Exercise
Dropping every picture, set down exactly the lines in the entries below, starting with the line with "Give special discounts on occasions like" and going on through the line with "Iran says Strait".

Dataset entries
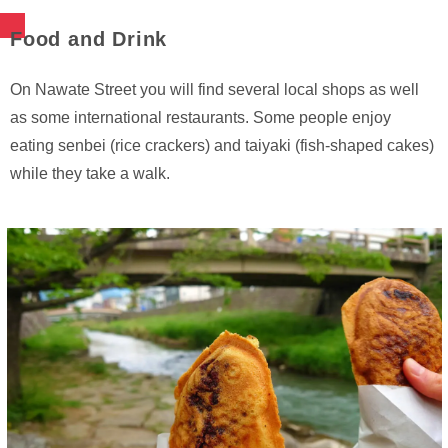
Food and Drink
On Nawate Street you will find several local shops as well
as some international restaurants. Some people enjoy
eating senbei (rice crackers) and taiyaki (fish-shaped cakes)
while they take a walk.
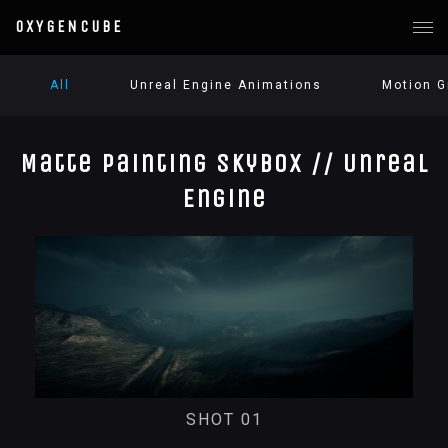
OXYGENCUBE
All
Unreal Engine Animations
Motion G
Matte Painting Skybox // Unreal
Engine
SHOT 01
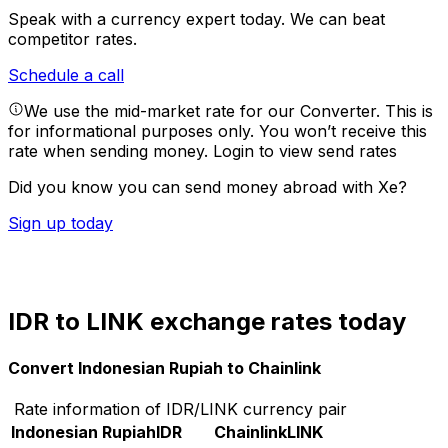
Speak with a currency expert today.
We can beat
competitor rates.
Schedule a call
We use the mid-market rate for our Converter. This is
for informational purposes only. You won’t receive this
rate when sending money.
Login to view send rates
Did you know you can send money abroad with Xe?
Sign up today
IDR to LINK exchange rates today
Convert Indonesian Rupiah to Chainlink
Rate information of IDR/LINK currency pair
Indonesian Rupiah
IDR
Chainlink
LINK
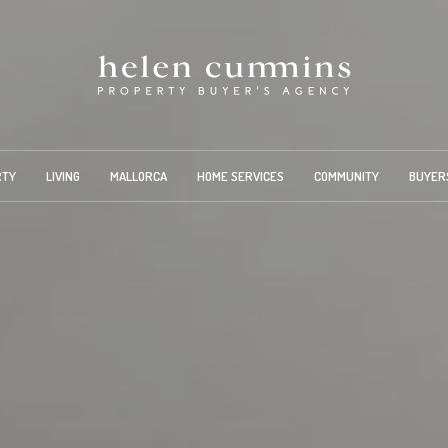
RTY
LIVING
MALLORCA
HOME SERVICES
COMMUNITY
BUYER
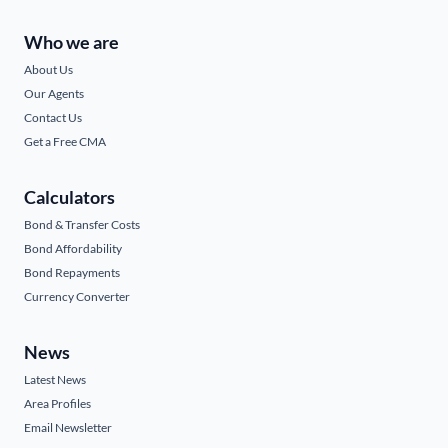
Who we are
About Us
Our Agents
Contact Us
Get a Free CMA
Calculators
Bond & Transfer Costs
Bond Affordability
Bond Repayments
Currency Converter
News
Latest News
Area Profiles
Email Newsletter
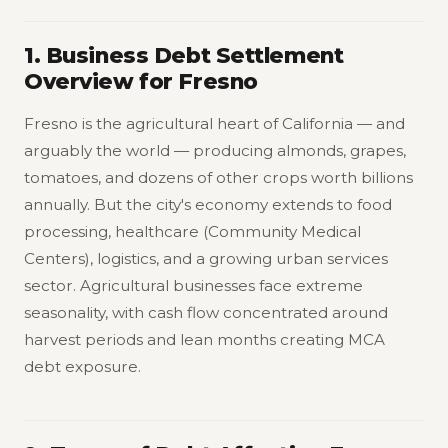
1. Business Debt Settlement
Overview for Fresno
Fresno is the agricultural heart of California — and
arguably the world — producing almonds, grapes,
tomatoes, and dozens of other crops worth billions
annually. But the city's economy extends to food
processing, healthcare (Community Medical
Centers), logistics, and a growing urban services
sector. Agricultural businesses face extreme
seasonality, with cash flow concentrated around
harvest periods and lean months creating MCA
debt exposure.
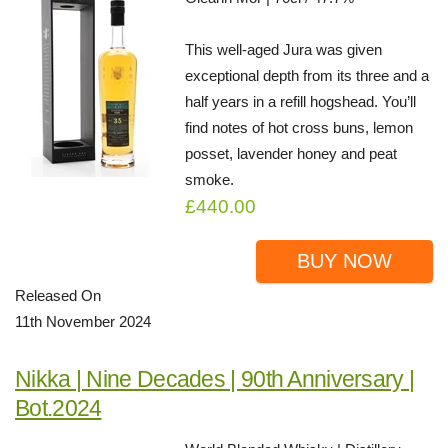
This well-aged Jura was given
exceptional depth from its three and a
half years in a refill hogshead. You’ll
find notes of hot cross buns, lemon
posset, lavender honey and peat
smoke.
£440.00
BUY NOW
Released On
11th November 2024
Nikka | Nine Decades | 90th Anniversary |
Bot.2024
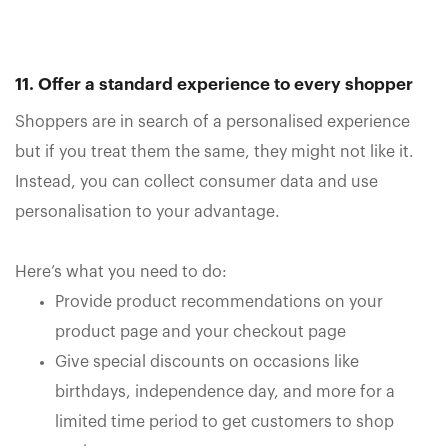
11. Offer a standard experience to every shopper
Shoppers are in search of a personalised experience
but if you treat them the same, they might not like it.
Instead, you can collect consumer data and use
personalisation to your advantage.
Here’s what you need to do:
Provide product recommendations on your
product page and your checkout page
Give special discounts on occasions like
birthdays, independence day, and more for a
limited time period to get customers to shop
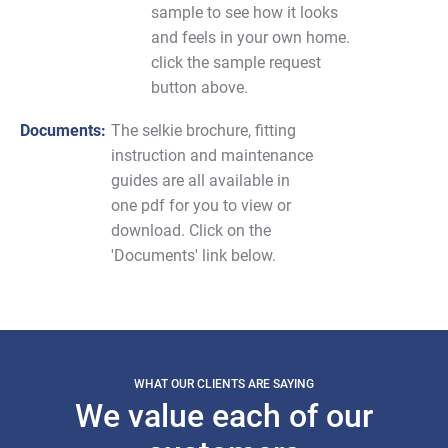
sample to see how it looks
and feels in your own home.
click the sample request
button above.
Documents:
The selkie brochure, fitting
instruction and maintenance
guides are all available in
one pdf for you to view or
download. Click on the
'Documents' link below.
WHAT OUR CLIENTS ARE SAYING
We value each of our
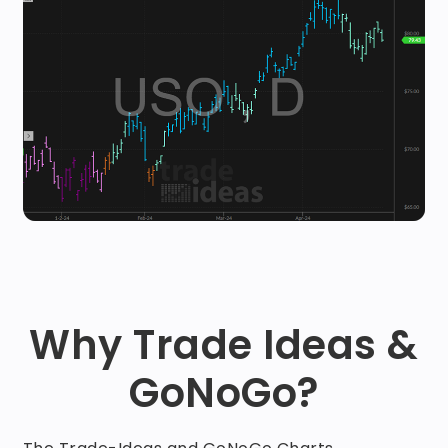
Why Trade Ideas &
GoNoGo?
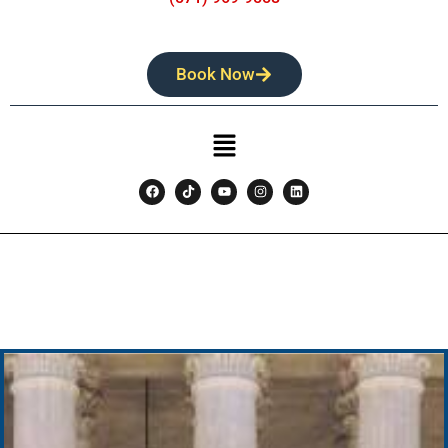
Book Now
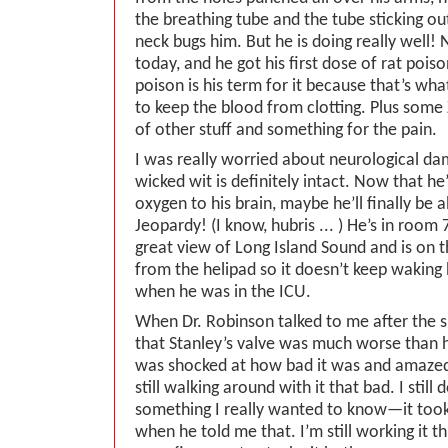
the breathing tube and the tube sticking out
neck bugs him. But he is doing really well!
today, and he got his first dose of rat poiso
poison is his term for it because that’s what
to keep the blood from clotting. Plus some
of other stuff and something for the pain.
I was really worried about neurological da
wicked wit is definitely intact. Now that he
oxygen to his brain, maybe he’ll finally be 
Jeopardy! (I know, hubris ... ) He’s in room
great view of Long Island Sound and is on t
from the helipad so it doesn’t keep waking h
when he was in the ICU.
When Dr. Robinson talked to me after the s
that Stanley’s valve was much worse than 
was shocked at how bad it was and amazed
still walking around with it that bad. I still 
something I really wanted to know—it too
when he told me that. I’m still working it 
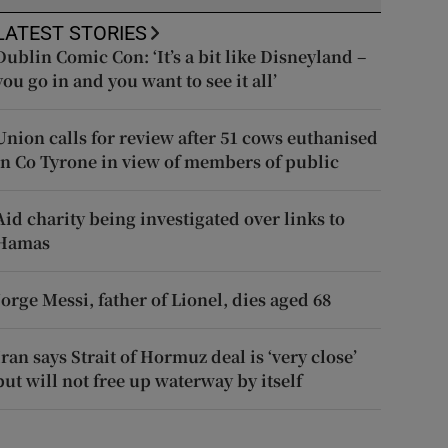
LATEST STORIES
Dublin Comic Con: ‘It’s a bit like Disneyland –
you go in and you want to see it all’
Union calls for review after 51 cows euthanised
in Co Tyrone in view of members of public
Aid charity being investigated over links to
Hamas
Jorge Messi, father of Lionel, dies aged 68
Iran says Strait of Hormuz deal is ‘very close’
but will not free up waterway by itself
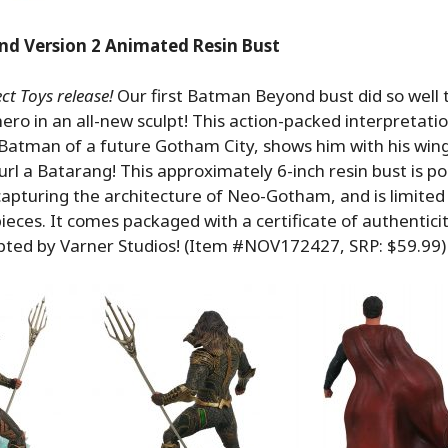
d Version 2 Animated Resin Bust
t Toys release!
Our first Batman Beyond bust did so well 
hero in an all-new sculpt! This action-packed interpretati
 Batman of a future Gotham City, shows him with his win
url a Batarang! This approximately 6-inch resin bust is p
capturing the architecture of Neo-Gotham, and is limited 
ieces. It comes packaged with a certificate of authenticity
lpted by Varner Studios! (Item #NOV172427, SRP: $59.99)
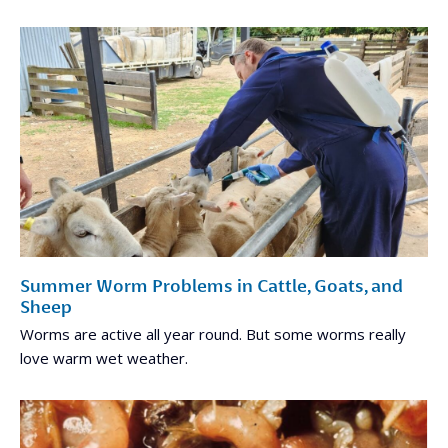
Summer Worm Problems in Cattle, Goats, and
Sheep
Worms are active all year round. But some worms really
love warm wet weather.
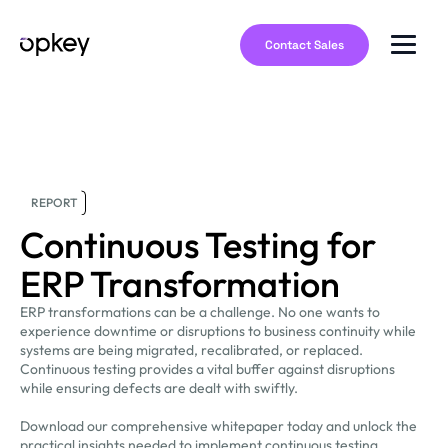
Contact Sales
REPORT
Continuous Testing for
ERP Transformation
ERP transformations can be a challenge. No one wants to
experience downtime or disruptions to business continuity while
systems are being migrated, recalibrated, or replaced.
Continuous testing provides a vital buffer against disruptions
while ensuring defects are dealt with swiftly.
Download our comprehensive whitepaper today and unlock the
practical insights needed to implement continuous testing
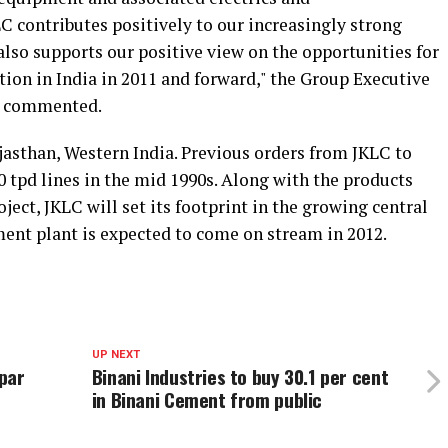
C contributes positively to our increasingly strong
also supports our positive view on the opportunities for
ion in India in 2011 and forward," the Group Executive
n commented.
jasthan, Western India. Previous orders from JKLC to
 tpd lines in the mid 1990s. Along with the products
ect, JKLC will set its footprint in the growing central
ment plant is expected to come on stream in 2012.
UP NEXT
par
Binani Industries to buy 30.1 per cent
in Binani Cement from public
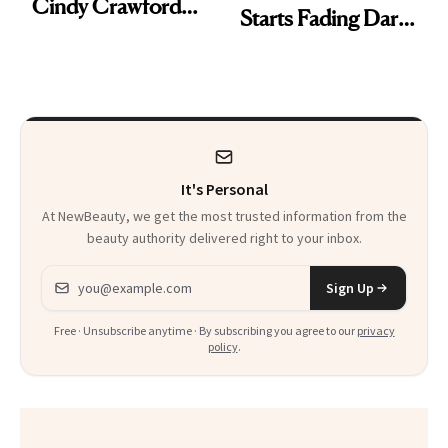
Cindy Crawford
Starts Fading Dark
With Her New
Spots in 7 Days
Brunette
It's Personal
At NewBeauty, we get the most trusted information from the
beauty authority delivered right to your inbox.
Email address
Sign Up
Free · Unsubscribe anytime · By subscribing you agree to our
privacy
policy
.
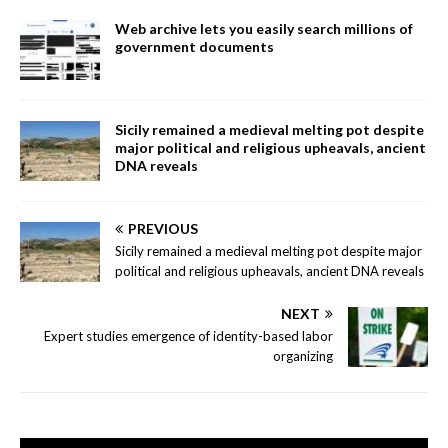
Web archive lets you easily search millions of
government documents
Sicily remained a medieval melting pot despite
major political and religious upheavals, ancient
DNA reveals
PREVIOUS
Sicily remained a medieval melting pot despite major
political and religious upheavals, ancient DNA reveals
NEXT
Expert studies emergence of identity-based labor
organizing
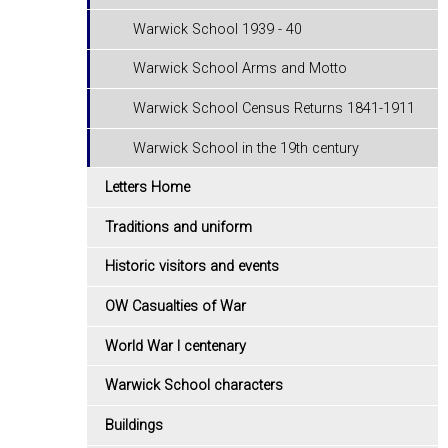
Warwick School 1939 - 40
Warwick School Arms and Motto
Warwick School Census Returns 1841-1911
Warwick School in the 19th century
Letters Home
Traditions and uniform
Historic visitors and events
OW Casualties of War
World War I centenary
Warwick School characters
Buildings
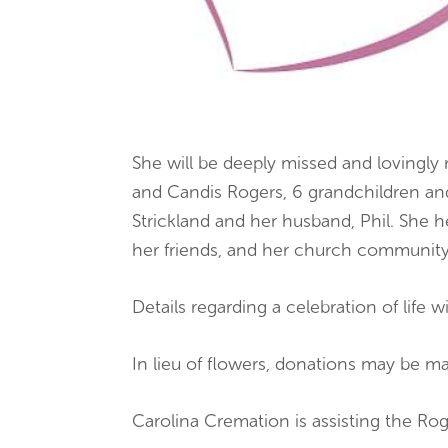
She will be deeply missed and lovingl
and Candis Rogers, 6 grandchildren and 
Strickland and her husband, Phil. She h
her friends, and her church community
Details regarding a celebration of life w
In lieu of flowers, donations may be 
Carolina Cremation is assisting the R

Reply to the task
Give special discounts on occasions like
birthdays, independence day, and more for a
limited time period to get customers to shop
sample to see how it looks
and feels in your own home.
click the sample request
button above.
Documents:
The selkie brochure, fitting
instruction and maintenance
guides are all available in
one pdf for you to view or
download. Click on the
'Documents' link below.
WHAT OUR CLIENTS ARE SAYING
We value each of our
Why Trade Ideas &
GoNoGo?
Book Now
the breathing tube and the tube sticking out
neck bugs him. But he is doing really well!
today, and he got his first dose of rat poiso
poison is his term for it because that’s what
to keep the blood from clotting. Plus some
of other stuff and something for the pain.
I was really worried about neurological da
wicked wit is definitely intact. Now that he
oxygen to his brain, maybe he’ll finally be 
Jeopardy! (I know, hubris ... ) He’s in room
great view of Long Island Sound and is on t
from the helipad so it doesn’t keep waking h
when he was in the ICU.
When Dr. Robinson talked to me after the s
that Stanley’s valve was much worse than 
was shocked at how bad it was and amazed
still walking around with it that bad. I still 
something I really wanted to know—it too
when he told me that. I’m still working it 
LATEST STORIES
Dublin Comic Con: ‘It’s a bit like Disneyland –
you go in and you want to see it all’
Union calls for review after 51 cows euthanised
in Co Tyrone in view of members of public
Aid charity being investigated over links to
Hamas
Jorge Messi, father of Lionel, dies aged 68
Iran says Strait of Hormuz deal is ‘very close’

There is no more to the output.